(RECORD EXCERPTS begins)

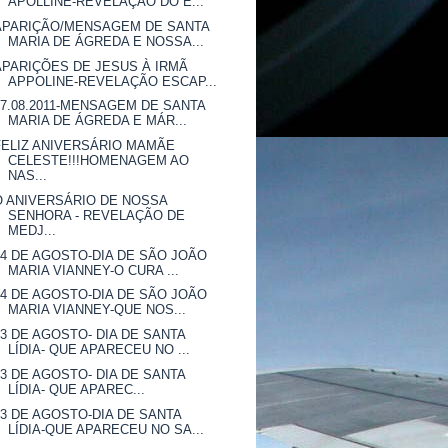
APOLLINE-REVELAÇÃO DO E...
APARIÇÃO/MENSAGEM DE SANTA
MARIA DE ÁGREDA E NOSSA...
APARIÇÕES DE JESUS À IRMÃ
APPOLINE-REVELAÇÃO ESCAP...
07.08.2011-MENSAGEM DE SANTA
MARIA DE ÁGREDA E MÁR...
FELIZ ANIVERSÁRIO MAMÃE
CELESTE!!!HOMENAGEM AO
NAS...
O ANIVERSÁRIO DE NOSSA
SENHORA - REVELAÇÃO DE
MEDJ...
04 DE AGOSTO-DIA DE SÃO JOÃO
MARIA VIANNEY-O CURA ...
04 DE AGOSTO-DIA DE SÃO JOÃO
MARIA VIANNEY-QUE NOS...
03 DE AGOSTO- DIA DE SANTA
LÍDIA- QUE APARECEU NO ...
03 DE AGOSTO- DIA DE SANTA
LÍDIA- QUE APAREC...
03 DE AGOSTO-DIA DE SANTA
LÍDIA-QUE APARECEU NO SA...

(RECORD EXCERPTS ends)

WHAT IS BEING ASKED | Which lines in the records above contain the word "ANIVERSÁRIO"? Return each of them.

SOLUTION |
FELIZ ANIVERSÁRIO MAMÃE
O ANIVERSÁRIO DE NOSSA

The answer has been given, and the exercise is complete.